If China responds in a way that is noticeably less provocative, one of two possibilities is most likely. The first is that the CCP desires a reduction in tensions in order to manage the outfall from the “dynamic let it rip” COVID policy of rapidly opening the country and dropping previously strict protocols. The poorly managed transition to a post-COVID society has the potential to cause serious chaos, including civil unrest, across China. Escalating tensions with Taiwan at this time may not be productive if the CCP desires to deal with COVID and resuscitate the domestic economy.
The second more dangerous possibility is that of a false negative. In this scenario, the CCP de-escalates purposely because Xi understands that an anti-China coalition is beginning to coalesce. Japan has chosen to rearm with the explicit goal of deterring China, while Australia has enthusiastically joined AUKUS, and the Quad continues cooperative efforts. In an increasingly hostile Asia, Xi adopts the Mao Zedong tactic of fight fight, talk talk (打打谈谈). Here, Xi would not change any of the aggressive objectives at the true heart of Chinese foreign policy, but would still enthusiastically engage in the endless foreign ministry discussions, military-to-military engagements, confidence building measures, and treaty/agreement signing that so dominate the Western diplomatic circuit; as long as none of these efforts affect Beijing’s true goals.
Consequences for Strategic Competition:
Regardless of what option China chooses, flooding the sea and air around Taiwan is advantageous to Beijing for two reasons. The first is that these incursions create an aggressive baseline which can easily mask the preparations for a real invasion of Taiwan. This makes it very difficult for the US and Taiwan to sufficiently prepare, very similar to the problems at the beginning of the Ukraine War. Second, large scale training exercises and drills will familiarize the PLA with the Taiwan operations area. Clearly, Russia’s conventional troops were unprepared for war, so it is logical for China to focus on the training and operation of their military force. This is currently the only way for China’s military to obtain experience.

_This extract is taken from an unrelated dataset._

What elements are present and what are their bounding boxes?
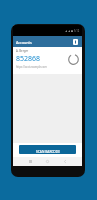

Visits by US Speakers are likely laying the groundwork for something the CCP never wants to see; the return of a US sitting president to Taiwan, which only occurred in 1960 when President Eisenhower met with Chiang Kai-Shek. From Beijing’s perspective, US-Taiwan executive level meetings run the risk of gluing Taiwan and the US closer together, as they were in the early Cold War period before the diplomatic opening to China.

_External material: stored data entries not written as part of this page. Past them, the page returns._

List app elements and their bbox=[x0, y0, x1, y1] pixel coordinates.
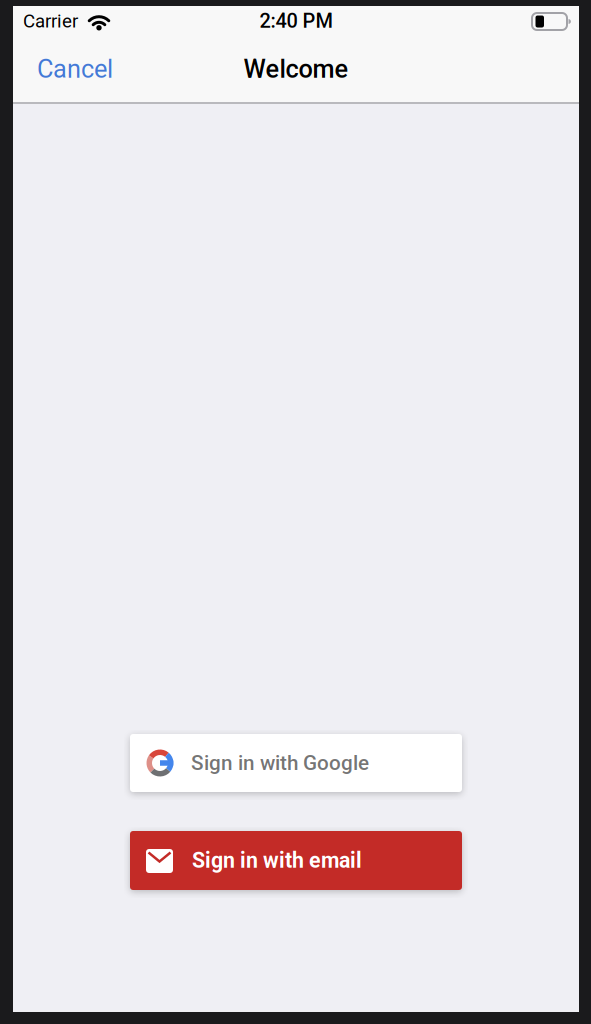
staticText: Cancel bbox=[37, 54, 113, 84]
staticText: Carrier bbox=[23, 10, 78, 32]
staticText: Sign in with Google bbox=[191, 751, 369, 775]
button[interactable]: Sign in with Google bbox=[130, 734, 462, 792]
staticText: Sign in with email bbox=[192, 848, 362, 873]
button[interactable]: Cancel bbox=[37, 36, 113, 102]
staticText: 2:40 PM bbox=[260, 9, 332, 33]
staticText: Welcome bbox=[244, 54, 348, 84]
button[interactable]: Sign in with email bbox=[130, 831, 462, 890]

Whatever response the PRC chooses will be instructive. Americans should keep in mind that the PRC response will not be the responsibility of the Speaker, since the responsibility for the PRC response is squarely on the CCP, the same as the Pelosi visit. US lawmakers shall visit anywhere they’re invited and some places they aren’t. No country shall infringe upon or threaten consequences for US movement of persons.